Destaco neste breve espaço mais uma perola deste novo cinema argentino: Medianeras: Buenos Aires na era do amor virtual.
Película dirigida por Gustavo Taretto, que baseou o longa numa curta de
mesmo nome e do próprio diretor. Significa dizer que o longa tem origem
num curta-metragem que demonstrava ter fôlego e provou.
Num resumo
rápido da trama: Marina, Martin e a cidade de Buenos Aires nos dias
atuais. Os dois vivem na mesma cidade, na mesma quadra, em apartamentos
um em frente do outro, mas nunca conseguem se encontrar. Ela é arquiteta
de formação e vitrinista de profissão. Ele é webdesigner vidrado por
computador e internet. Ambos absolutamente solitários numa metrópole que
não perdoa solitários. Ela sobe as escadas, ele desce as escadas; ela
entra no ônibus, ele desce do ônibus… A cidade que os coloca juntos é a
mesma que os separa.
Mas isso é
apenas um resumo superficial e com pouca importância diante da
construção detalhada do cotidiano dos personagens e de como chegaram
cada um a sua solidão insuportável. O filme inicia de bate pronto com
Martin descrevendo arquitetonicamente a cidade de Buenos Aires e de como
se modernizou para separar, isolar e tornar as pessoas solitárias numa
multidão de viventes, além da descrição de como foi friamente abandonado
pela namorada que se mandou para os Estados Unidos depois de uma das
crises neoliberais da Argentina, deixando para ele uma cachorrinha de
companhia.
Maravilhosamente
dura e trágica é a descrição de Mariana no que diz respeito a sua
relação. Afirma categoricamente que viveu uma relação de quatro anos com
uma pessoa que tornou-se um estranho para ela, chegando a contar horas,
dias e meses que perfazem os exatos quatro anos.
Quem não
viveu um dia esta situação de ter aquele ou aquela que pensávamos amar
como um estranho, depois de anos de convivência sofrida de ser uma
espécie de clandestino na vida desta pessoa? Um aprendizado “pela pedra”

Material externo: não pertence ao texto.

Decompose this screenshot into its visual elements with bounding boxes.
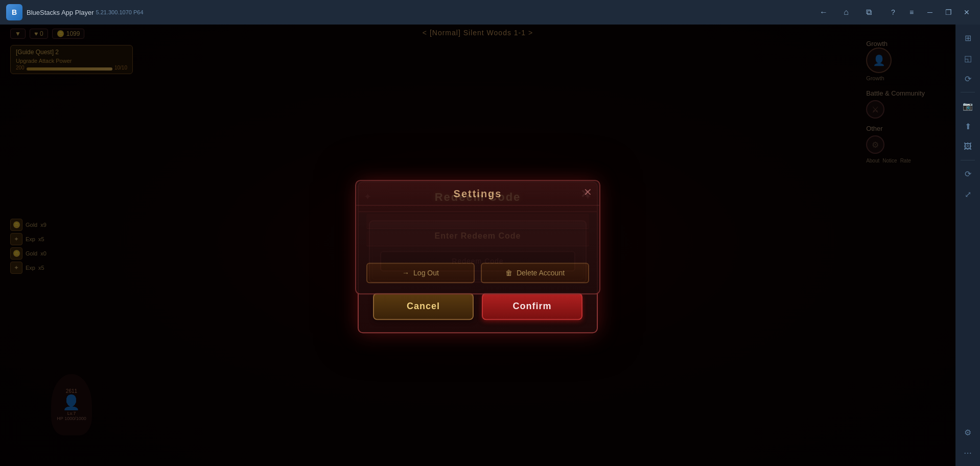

viveu Mariana e aprendeu, superando-o.
O filme vai
dosando as falas dos personagens e algumas pequenas experiências
frustradas ou desastradas que aparecem para ambos. Destaco aqui uma cena
em que a personagem de tanto fazer e arrumar manequins senta no colo de
um, como se sugerisse uma relação sexual e depois afirma que só foi
sexo e nada mais. Soberbo! Exemplo máximo do desespero da solidão.
Paralelo a
este cotidiano, vamos tendo uma “aula” da urbana Buenos Aires, com seus
prédios grandiosos, sua arquitetura pós-moderna e suas contradições
vividas no corpo dos personagens. Sem final feliz aos moldes
melodramáticos Norte Americanos, o final é de um surpreendente encontro,
mas sem rumo ao certo ou sem onde pode chegar aqueles solitários
jovens. Por fim, mais um clássico (dentre tantos já clássicos) deste
jovem e profícuo cinema argentino.
BIBLIOGRAFIA
RANGIL, Viviana (editora). El cine argentino de hoy: entre el arte y la política. Buenos Aires: Biblos editora, 2007.